After this, he was named by Holy Roman Emperor Joseph II as "First Doctor of Greek Coreligionists", treating Greek-speaking patients in Vienna, some of whom knew only Greek. He soon gained a great reputation in Vienna, being declared a full member of the medical faculty of the university of the city. Due to his services, Holy Roman Emperor Leopold II awarded him the nobiliary particle von Pindo ("of Pindus"). His nephew, Sterghie Eustatie Nicolidi, member of the Community of Greeks and Vlachs of Vienna ("Vlach" being another name for the Aromanians), also received this title.

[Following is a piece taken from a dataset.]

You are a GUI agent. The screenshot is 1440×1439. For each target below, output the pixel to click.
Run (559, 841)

Austrian physician Anton von Störck requested to Ioan Nicolidi of Pindus if he could translate his works Ueber die Lustseuche ("About the Lust Disease") and Die praktisch-medicinische Lehre zum Gebrauche der Militär- und Landchirurgen ("The Practical-Medical Teaching for the Use of Military and Rural Surgeons") into Greek. The former, a work on syphilis, was translated into popular rather than literary Greek, so that it could be understood both by educated and uneducated readers. It included additions by Nicolidi of Pindus that he deemed important.

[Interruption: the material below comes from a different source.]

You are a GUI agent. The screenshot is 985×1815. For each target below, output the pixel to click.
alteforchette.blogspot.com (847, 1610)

Nicolidi of Pindus invented the "Life Balm" (Lebensbalsam; Βαλσαμος τες ζωές), which gained great fame and was even sold in modern Greece and Turkey. In 1827, Nicolidi donated 120 volumes of classical works to the Aromanian–Greek community of Vienna.

===Death and aftermath===
Nicolidi of Pindus died on 12 October 1828 in Vienna, aged 91. Most of the information about his life comes from an obituary published by a person under the acronym of P. D., thought to have been a person close to Nicolidi, titled Gallerie denkwürdiger Männer des Vaterlandes. Iohann Nicolides von Pindo, gestorben zu Wien den 12. Oct. 1828 ("Gallery of Memorable Men of the Fatherland. Ioan Nicolidi of Pindus, died in Vienna on 12 October 1828"). This person praised Nicolidi's great knowledge but also his disinterest, as it is said in the obituary that he treated poor patients and gave them the medicines they needed for free.

Members of the Nicolidi family are documented in history until 1905, as members of the administration council of the St. George Church of Vienna.